How do we fix it, explain it, redeem it? It’s silly, but our desperation whispers it quiet in the back, in the farthest room away, we hear it through the walls of our selves... how do we get her back? How do we reverse it?

And we can’t. And the darkness, if you let it, will fill your empty cup to overflowing.

I drag it all out from under my bed on the drive home. I sing it out and cry it out and pray it out. I talk it out and try to think it out. The sun beats down on my dusty minivan and I just want to go home. I want a hug. I want my babies and kindness and someone to be gentle with me, because I’m so thin right now. I feel like I’m transparent and I’m walking around just waiting on someone to step on some stray piece of myself that I’m suely dragging and I know, I know, it will all come unraveling and spinning unwound around my ears.

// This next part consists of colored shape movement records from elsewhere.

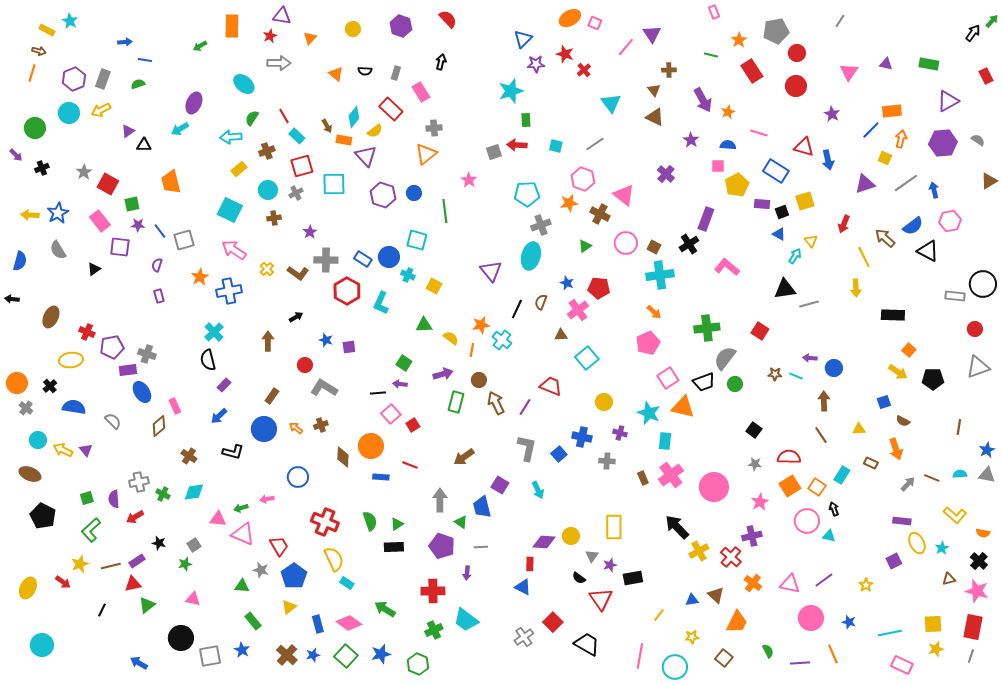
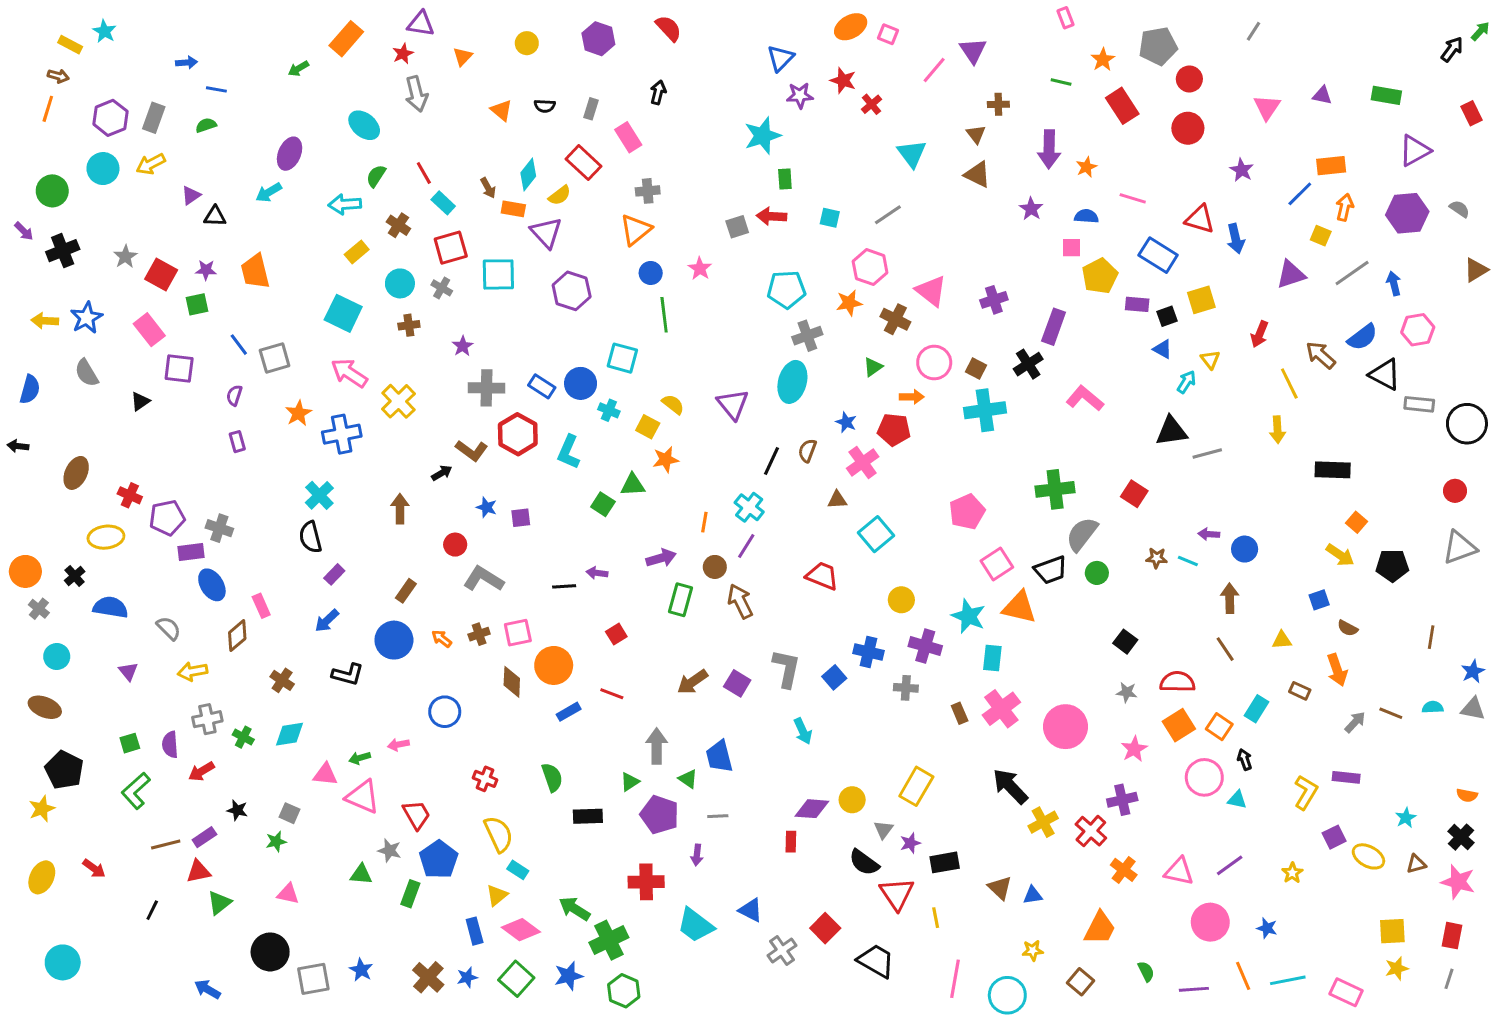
orange rectangle: (232, 26) -> (346, 39), turned 40
gray arrow: (279, 63) -> (416, 94), turned 75
purple arrow: (703, 100) -> (1049, 149), turned 30
brown cross: (267, 151) -> (398, 225), turned -35
black cross: (42, 168) -> (63, 251), size x1.5
purple cross: (666, 174) -> (994, 300), moved, turned 30
gray cross: (296, 193) -> (442, 288), turned -32
blue circle: (414, 193) -> (651, 273), moved
purple star: (138, 225) -> (206, 270), moved
yellow cross: (267, 269) -> (398, 401), size x1.6
brown L-shape: (298, 273) -> (472, 451), moved
gray rectangle: (955, 296) -> (1419, 404), moved
orange arrow: (654, 312) -> (912, 397), moved, turned -42
orange star: (481, 325) -> (666, 460), moved
yellow semicircle: (451, 338) -> (673, 404), moved
green square: (404, 363) -> (603, 504), moved
purple line: (525, 407) -> (746, 546), moved
pink square: (391, 414) -> (518, 633), moved, turned 30
purple cross: (620, 433) -> (925, 646), size x1.5
yellow arrow: (63, 450) -> (193, 671), moved, turned -36
blue rectangle: (381, 477) -> (569, 712), turned -35
purple square: (500, 485) -> (737, 683), moved
yellow L-shape: (955, 515) -> (1306, 792), moved, turned -100
red cross: (325, 522) -> (485, 779), size x0.6
green triangle: (397, 524) -> (630, 782), moved
yellow rectangle: (614, 527) -> (916, 786), turned 30
yellow ellipse: (917, 543) -> (1368, 856), moved, turned -35
gray square: (194, 545) -> (290, 813), turned -32
yellow star: (80, 564) -> (42, 809), moved
black semicircle: (579, 578) -> (864, 862), size x1.5
blue triangle: (523, 587) -> (751, 910), moved
brown triangle: (716, 595) -> (1000, 888), moved
yellow triangle: (289, 607) -> (497, 895), moved
yellow line: (659, 615) -> (936, 918), moved, turned -48
green rectangle: (253, 621) -> (410, 894), moved, turned 60
red rectangle: (973, 627) -> (1452, 936), size x0.7
green cross: (434, 630) -> (609, 940), moved, size x1.4
cyan line: (890, 633) -> (1288, 980), moved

I pull into Chick-Fil-A for lunch. Opt for a sweet tea over an iced coffee from Starbucks. Why? Because I just wanted someone to be so, so nice to me. I nearly cried with how decently they added my chicken sandwich to my order, did I just want pickles, or could they add tomato and lettuce, too? How they asked if they could help me with anything else (No, no, you can’t. I wish, I wish...) how they wanted a name for my order, how they wished me to have a good day, how they thanked me for letting them serve me today. Tears bit at the insides of my eyelids and I bit on my lip to keep it away. Held my breath, again.

“You’re not going to cry just because someone was nice to you as you bought waffle fries.”

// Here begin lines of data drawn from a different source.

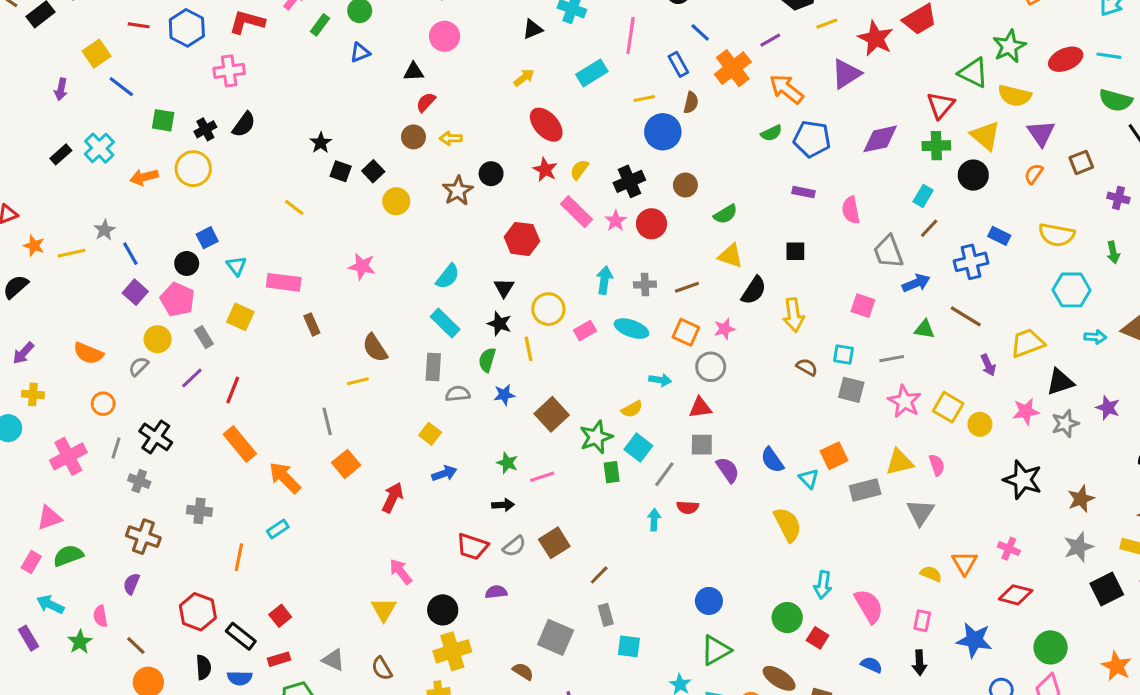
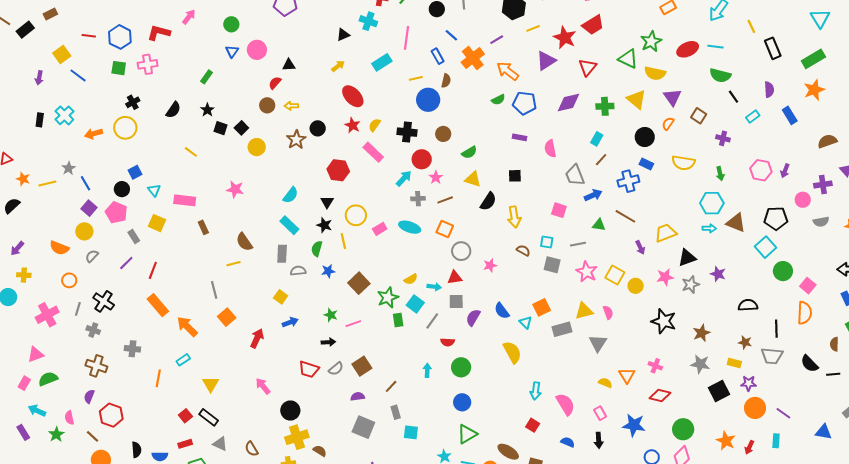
green rectangle: (320, 25) -> (206, 77), moved
pink circle: (445, 36) -> (257, 50), moved
blue triangle: (360, 53) -> (232, 51), turned -32
black triangle: (414, 72) -> (289, 65), moved
red triangle: (941, 105) -> (588, 67), moved
green square: (163, 120) -> (119, 68), moved
black semicircle: (244, 124) -> (173, 110), moved
black rectangle: (61, 154) -> (40, 120), turned -40
brown square: (1081, 162) -> (699, 116), turned -35
black circle: (973, 175) -> (645, 137), moved
black cross: (629, 181) -> (407, 132), turned 30
pink star: (616, 221) -> (436, 177), moved
cyan arrow: (604, 280) -> (404, 178), moved, turned 36
cyan hexagon: (1071, 290) -> (712, 203), moved
pink star: (724, 329) -> (490, 265), moved
yellow circle: (158, 339) -> (84, 231), moved
cyan arrow: (660, 380) -> (434, 287), moved
purple semicircle: (728, 470) -> (473, 317), turned -114
cyan arrow: (654, 520) -> (427, 370), moved
gray star: (1079, 547) -> (700, 364), turned 30
purple semicircle: (496, 592) -> (358, 396), moved
yellow triangle: (384, 610) -> (211, 384), moved
red hexagon: (198, 612) -> (111, 415), moved
green circle: (787, 618) -> (461, 367), moved
pink rectangle: (922, 621) -> (600, 413), turned -40
black rectangle: (241, 636) -> (209, 417), moved
brown semicircle: (523, 671) -> (320, 451), moved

But... in all of this. Guys, that’s all I know. That’s all I know is to be unendingly kind, unceasingly compassionate, unwaveringly aware that we’re all fighting battle after bloody battle. And if we’re not careful with each other, if we’re not open with the tender and open with the acceptance and honest with the truth and the real, the darkness wins. It swallows all the good, all the winning that could come.  That should come.  If we let it, the memories we shared and the laughter we hold onto and the things we love about the bright, funny, creative, talented, joy-giving that we lost... we will lose us.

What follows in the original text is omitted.